17 minute read
Wie ik ben? Volg me maar
Powervrouwen
Op een warme zomerdag spreidt de kroonprinses haar vleugels. De bruidsvlucht, het voortplantingsritueel, is begonnen. De prinses geeft daarmee een startsein aan de mannetjes om te paren. Je zou het de ‘mierenmanier’ van consent kunnen noemen. Tot aan dit moment hebben de mannetjes namelijk netjes gewacht en hun pootjes thuis gehouden. Pas nadat het vrouwtje omhoog is gevlogen, stijgen ook de mannetjes op. De prinses mag vervolgens een mannetje uitkiezen waarmee zij wil paren. Vaak is het hoogst vliegende mannetje de gelukkige. Na de daad valt het mannetje dood neer; zijn werk zit erop. Alle andere mannetjes storten ook ter aarde, hun leven gegeven voor de kans op seks. De prinses daalt rustig neer en nestelt zich onder de grond om de larven ter wereld te brengen. Na de huwelijksnacht heeft ze haar eigen kolonie gesticht. Deze mierenkolonie kan ze voortdurend aanvullen met jonge larven; hier is geen nieuwe bruidsvlucht voor nodig. Met haar goed gevulde ‘spermatank’ kan ze namelijk ruim tien jaar larven op aarde zetten en haar kolonie in stand houden. Hierdoor mag ze zichzelf haar leven lang ‘mierenkoningin’ noemen. Terwijl de mannelijke larven rustig een nieuwe bruidsvlucht van een ‘kroonprinses’ afwachten, ontwikkelen de meeste vrouwelijke larven zich tot ‘werksters’. Zij bouwen het volledige gangenstelsel, zorgen voor genoeg voedsel en beschermen de koningin. Elke werkster heeft haar eigen specifieke rol binnen de kolonie. Zo zijn er ‘verkenners’ die boven de grond zoeken naar voedsel en ‘voorraadbeheerders’ die vervolgens het voedsel opslaan. Ook zijn er ‘vroedvrouwen’ om de larven te verzorgen en zorgt een groepje ‘soldaten’ ervoor dat het nest beschermd wordt tegen indringers. En laten we de technische dienst niet vergeten, want zonder deze handige ‘klusjesvrouwen’ zal het nest in puin vallen. In een mierenkolonie vervult iedere werkster haar specifieke rol binnen een volautomatisch systeem. Hierdoor realiseren de werksters zonder horten of stoten complexe ondergrondse bouwwerken. Er is geen onderlinge discussie en geen conflict. Via zo’n twintig feromonen (geur-signalen) stellen ze elkaar op de hoogte van alle belangrijke nieuwtjes en mogelijke gevaren. De hele groep weet precies wat er na zo’n geur-signaal moet gebeuren.
Advertisement
Tijdens een picknick in de tuin kietelt er zomaar één over je been
Eén mier is op zich niet zo intrigerend. Maar wanneer je deze mier volgt naar haar nest en observeert wat zij samen met alle werksters voor elkaar krijgt, beland je in een ingenieuze samenleving waar de mens wellicht nog wat van kan opsteken.
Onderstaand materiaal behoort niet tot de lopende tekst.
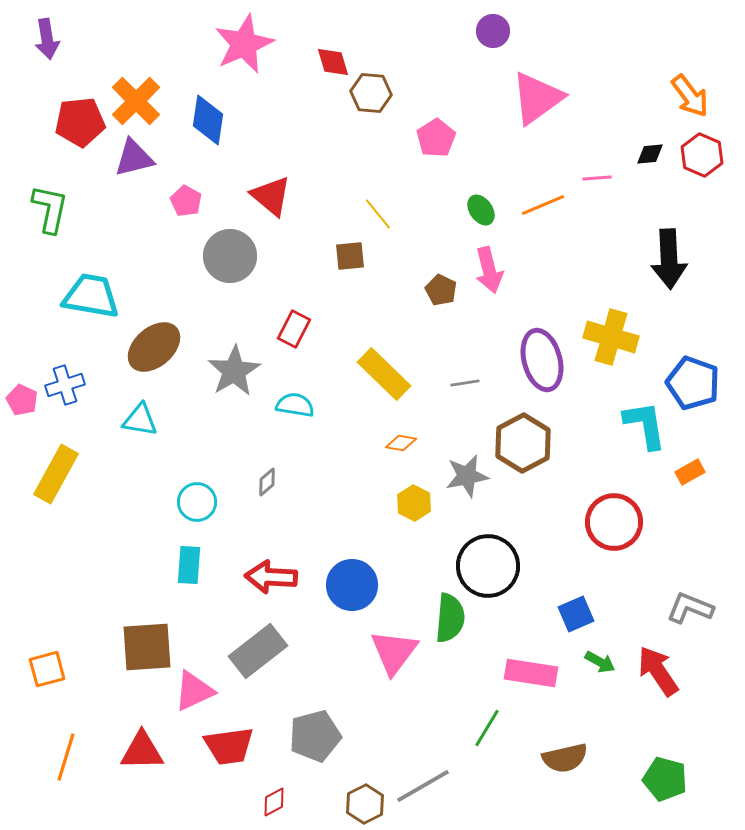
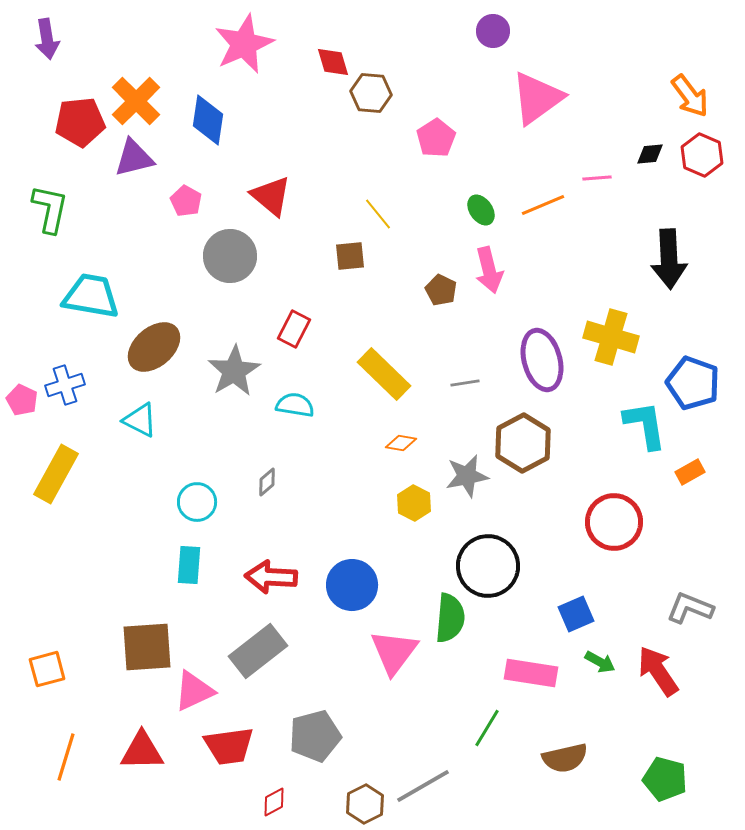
cyan triangle at (140, 420): rotated 18 degrees clockwise
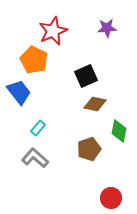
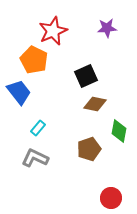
gray L-shape: rotated 16 degrees counterclockwise
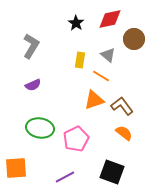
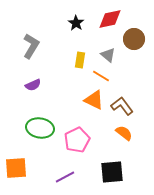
orange triangle: rotated 45 degrees clockwise
pink pentagon: moved 1 px right, 1 px down
black square: rotated 25 degrees counterclockwise
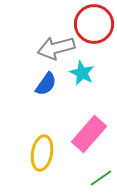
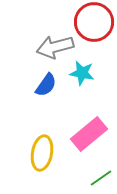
red circle: moved 2 px up
gray arrow: moved 1 px left, 1 px up
cyan star: rotated 15 degrees counterclockwise
blue semicircle: moved 1 px down
pink rectangle: rotated 9 degrees clockwise
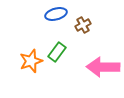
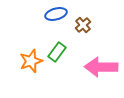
brown cross: rotated 14 degrees counterclockwise
pink arrow: moved 2 px left
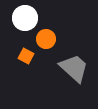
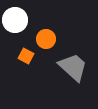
white circle: moved 10 px left, 2 px down
gray trapezoid: moved 1 px left, 1 px up
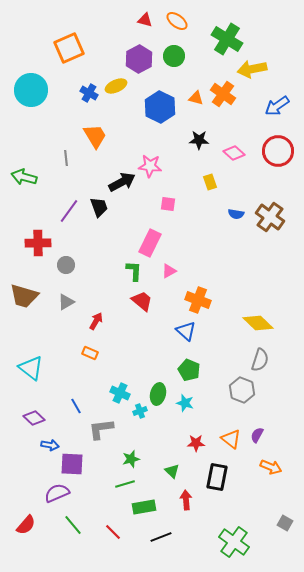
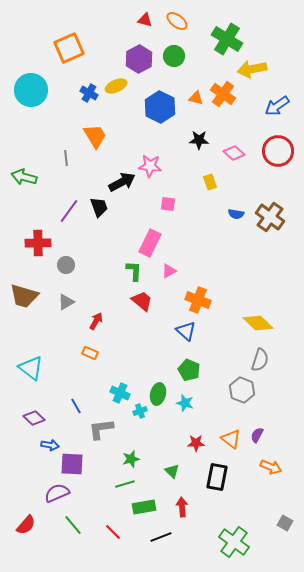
red arrow at (186, 500): moved 4 px left, 7 px down
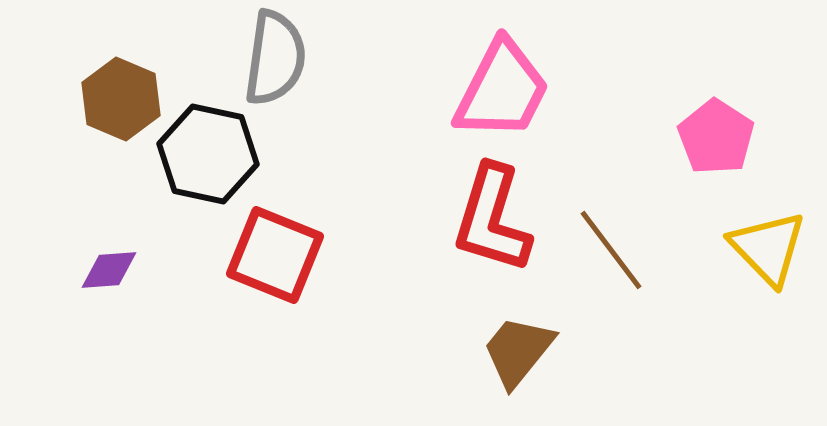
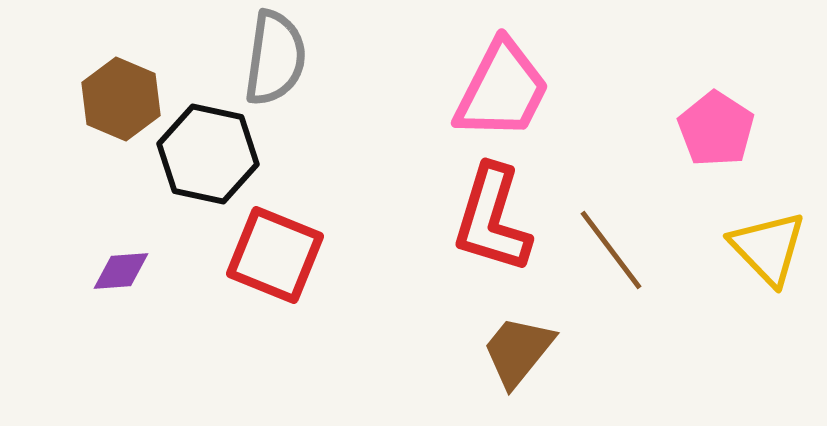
pink pentagon: moved 8 px up
purple diamond: moved 12 px right, 1 px down
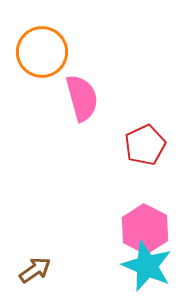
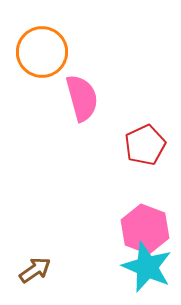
pink hexagon: rotated 6 degrees counterclockwise
cyan star: moved 1 px down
Een week lang houden we onze mieren nauwlettend in de gaten. Op Wineke’s nachtkastje staat een neon-groene gel-boerderij. Bij Marije staat een blauwe variant op de keukentafel. Hoewel de dames niet veel terugzeggen tijdens het diner, is het gezelliger dan alleen eten. In de boerderij valt namelijk altijd wel iets te zien. Het ene moment zijn ze collectief aan het graven door de glibberige gel. Het andere moment liggen ze in een van de U-vormige gangen te rusten. De gel verandert geleidelijk in een door mieren ontworpen wonderwerk van tunnels.
De Mieren-Messias
Een lage, diepe toon die gehoorgangen vult met spannende, bijna horrorachtige muziek. Een zwart beeldscherm. Je zou verwachten dat er een mysterieuze illusionist in het beeld verschijnt die een goocheltruc gaat doen, maar in plaats daarvan verschijnt een lief ogende, tengere jongeman met een brede glimlach op het beeldscherm. De muziek verandert in een speels achtergrondmuziekje en de tengere jongeman, die onder de naam Jan-Peter gaat, begint gepassioneerd te vertellen over verschillende mierenboerderijen. Al snel blijkt dat hij minstens zo enthousiast is over mieren als over het gebruiken van geluidseffecten in zijn video’s. Op het eerste gezicht lijkt Jan-Peter, eigenaar van het YouTube-kanaal ‘mierenboerderij.nl’, gewoon een fanatieke hobbyist. Maar wie verder duikt in zijn leven, ziet dat de mier niet enkel zijn hobby is maar symbool staat voor een brede ideologie. Behalve dat hij gebiologeerd is door hun ingenieuze systemen, vernuftige uitvindingen en complexe rolverdeling die iedere mier lijkt te begrijpen, is Jan-Peter vooral gefascineerd door de mentaliteit van de mier. Er zijn namelijk maar weinig dieren zo onbaatzuchtig als de mier. In Jan-Peter’s boek ‘Mieren zijn helden’, dat buiten zijn informatieve functie een soort ode aan de mier is, haalt hij een voorbeeld aan waarin dit duidelijk wordt. In de zoektocht naar voedsel moet door een groep verkennende mieren een stuk water overgestoken worden. Ondanks dat de betreffende mierensoort niet kan zwemmen, gaat zij te water. De eerste mieren die te water gaan, zorgen dat de mieren die hen volgen over hen heen kunnen kruipen, om zo de overkant te bereiken. Tragisch genoeg gaan de eerste mieren kopje onder en komen zij niet meer boven water. ‘Deze mieren hebben hun leven gegeven voor de anderen. Zouden wij, als mensen, dat voor een ander doen?’ vraagt Jan-Peter zich af. Daarnaast heeft een mier niet voor niets twee magen: de eerste om het voedsel in te bewaren voor haar mierenmaatjes, de tweede om zichzelf van voedingsstoffen te voorzien. De ‘volksgezondheid’ en de belangen voor het grotere geheel staan dus altijd op nummer één. De opvattingen van Jan-Peter over mieren zijn verdergaand dan dat het leukere huisdieren zijn dan een kat en een konijn: ‘God heeft de mieren gemaakt om een voorbeeld voor ons te zijn’. Als eerste mierenhouder van Nederland en verspreider van de mieren-ideologie, fungeert Jan-Peter als de Messias van de mier.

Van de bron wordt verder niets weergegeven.